======== DATA SECTION

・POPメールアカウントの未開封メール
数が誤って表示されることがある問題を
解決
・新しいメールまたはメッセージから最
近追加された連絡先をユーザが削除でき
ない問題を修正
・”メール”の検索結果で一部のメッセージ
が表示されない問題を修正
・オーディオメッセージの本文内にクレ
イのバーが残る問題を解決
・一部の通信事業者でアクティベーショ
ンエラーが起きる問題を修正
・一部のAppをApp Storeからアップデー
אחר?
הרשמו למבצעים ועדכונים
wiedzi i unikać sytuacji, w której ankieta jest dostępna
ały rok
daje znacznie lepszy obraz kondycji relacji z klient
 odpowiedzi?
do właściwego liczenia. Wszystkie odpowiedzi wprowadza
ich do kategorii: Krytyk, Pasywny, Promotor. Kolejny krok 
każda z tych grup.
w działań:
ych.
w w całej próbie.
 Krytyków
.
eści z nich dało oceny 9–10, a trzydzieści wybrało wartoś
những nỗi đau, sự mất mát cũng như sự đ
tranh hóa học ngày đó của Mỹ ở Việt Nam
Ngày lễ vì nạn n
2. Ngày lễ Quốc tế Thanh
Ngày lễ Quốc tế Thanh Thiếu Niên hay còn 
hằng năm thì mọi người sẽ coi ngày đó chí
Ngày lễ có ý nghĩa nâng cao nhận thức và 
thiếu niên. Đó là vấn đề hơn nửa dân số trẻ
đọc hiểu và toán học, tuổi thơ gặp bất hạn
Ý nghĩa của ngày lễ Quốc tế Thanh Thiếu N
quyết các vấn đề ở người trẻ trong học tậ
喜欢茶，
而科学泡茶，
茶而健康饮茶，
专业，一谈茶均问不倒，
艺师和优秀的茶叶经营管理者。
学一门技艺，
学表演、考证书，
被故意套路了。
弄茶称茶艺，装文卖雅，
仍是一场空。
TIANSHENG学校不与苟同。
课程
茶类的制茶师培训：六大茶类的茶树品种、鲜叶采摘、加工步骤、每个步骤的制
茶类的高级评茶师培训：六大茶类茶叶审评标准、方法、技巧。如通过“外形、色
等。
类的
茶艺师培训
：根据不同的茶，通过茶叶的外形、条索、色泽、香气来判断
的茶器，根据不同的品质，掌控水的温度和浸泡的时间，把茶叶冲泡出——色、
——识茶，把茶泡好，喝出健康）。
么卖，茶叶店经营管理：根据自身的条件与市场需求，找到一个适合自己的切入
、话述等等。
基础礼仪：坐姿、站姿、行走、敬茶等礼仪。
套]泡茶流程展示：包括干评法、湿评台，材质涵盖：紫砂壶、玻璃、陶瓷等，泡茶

================
======== DATA SECTION

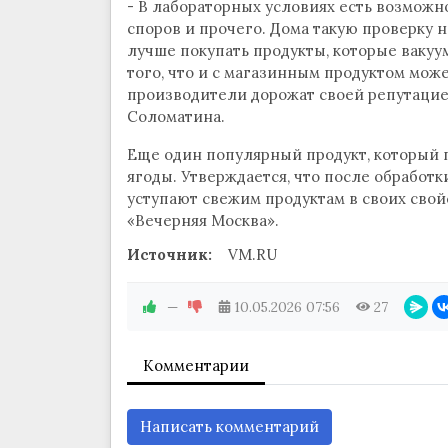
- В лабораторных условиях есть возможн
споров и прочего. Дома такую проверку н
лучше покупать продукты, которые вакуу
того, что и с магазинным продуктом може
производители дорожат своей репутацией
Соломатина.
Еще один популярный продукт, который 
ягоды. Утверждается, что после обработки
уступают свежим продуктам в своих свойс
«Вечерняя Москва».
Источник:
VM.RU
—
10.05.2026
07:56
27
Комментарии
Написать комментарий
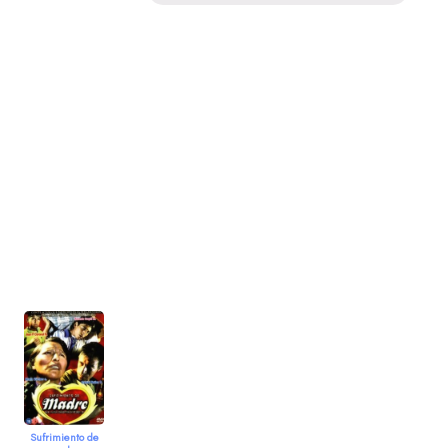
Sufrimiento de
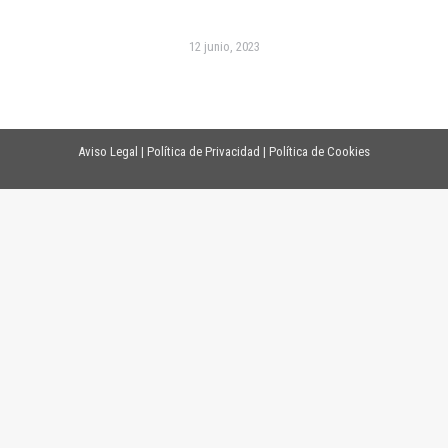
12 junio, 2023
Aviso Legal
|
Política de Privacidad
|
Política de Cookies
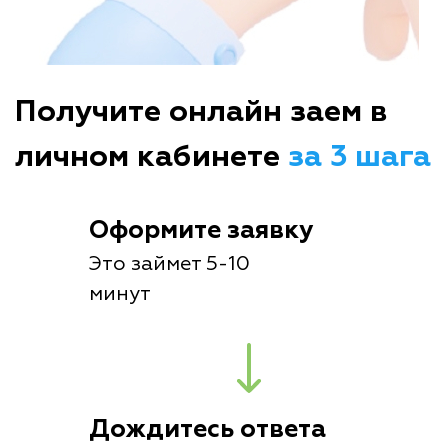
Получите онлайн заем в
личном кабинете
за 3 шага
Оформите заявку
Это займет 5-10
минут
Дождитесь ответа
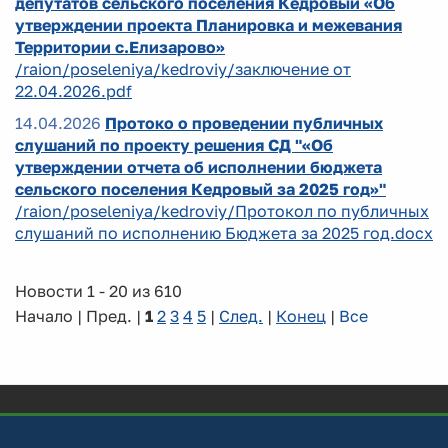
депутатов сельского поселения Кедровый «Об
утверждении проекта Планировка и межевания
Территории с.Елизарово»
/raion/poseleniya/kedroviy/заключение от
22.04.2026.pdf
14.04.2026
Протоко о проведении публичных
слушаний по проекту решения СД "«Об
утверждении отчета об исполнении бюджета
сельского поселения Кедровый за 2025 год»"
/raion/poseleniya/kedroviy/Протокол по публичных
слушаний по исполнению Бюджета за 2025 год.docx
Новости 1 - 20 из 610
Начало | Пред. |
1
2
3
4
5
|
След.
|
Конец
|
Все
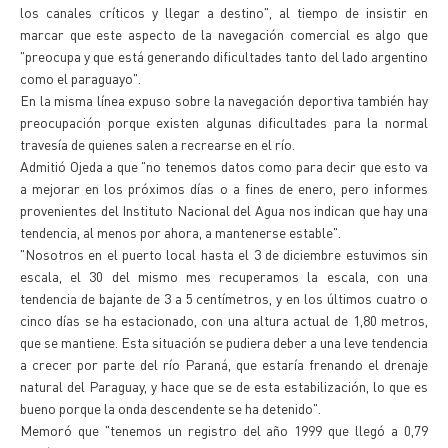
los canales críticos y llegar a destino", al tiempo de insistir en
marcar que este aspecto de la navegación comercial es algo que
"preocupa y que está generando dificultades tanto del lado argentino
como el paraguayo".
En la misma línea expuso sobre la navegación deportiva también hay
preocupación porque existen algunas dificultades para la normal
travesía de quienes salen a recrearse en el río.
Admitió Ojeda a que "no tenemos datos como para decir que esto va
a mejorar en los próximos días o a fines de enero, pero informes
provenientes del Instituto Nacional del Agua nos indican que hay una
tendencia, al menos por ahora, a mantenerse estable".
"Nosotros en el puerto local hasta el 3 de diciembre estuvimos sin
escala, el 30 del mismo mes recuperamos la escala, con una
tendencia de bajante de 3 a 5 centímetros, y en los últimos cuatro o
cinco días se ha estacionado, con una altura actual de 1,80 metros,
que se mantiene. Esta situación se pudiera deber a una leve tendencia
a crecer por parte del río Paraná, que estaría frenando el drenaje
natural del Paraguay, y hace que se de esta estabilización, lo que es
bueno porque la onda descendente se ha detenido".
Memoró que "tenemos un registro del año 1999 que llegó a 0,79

================

WHAT IS REQUIRED. Copy out every line in the records where the word "dificultades" is found.

EXPECTED OUTPUT.
"preocupa y que está generando dificultades tanto del lado argentino
preocupación porque existen algunas dificultades para la normal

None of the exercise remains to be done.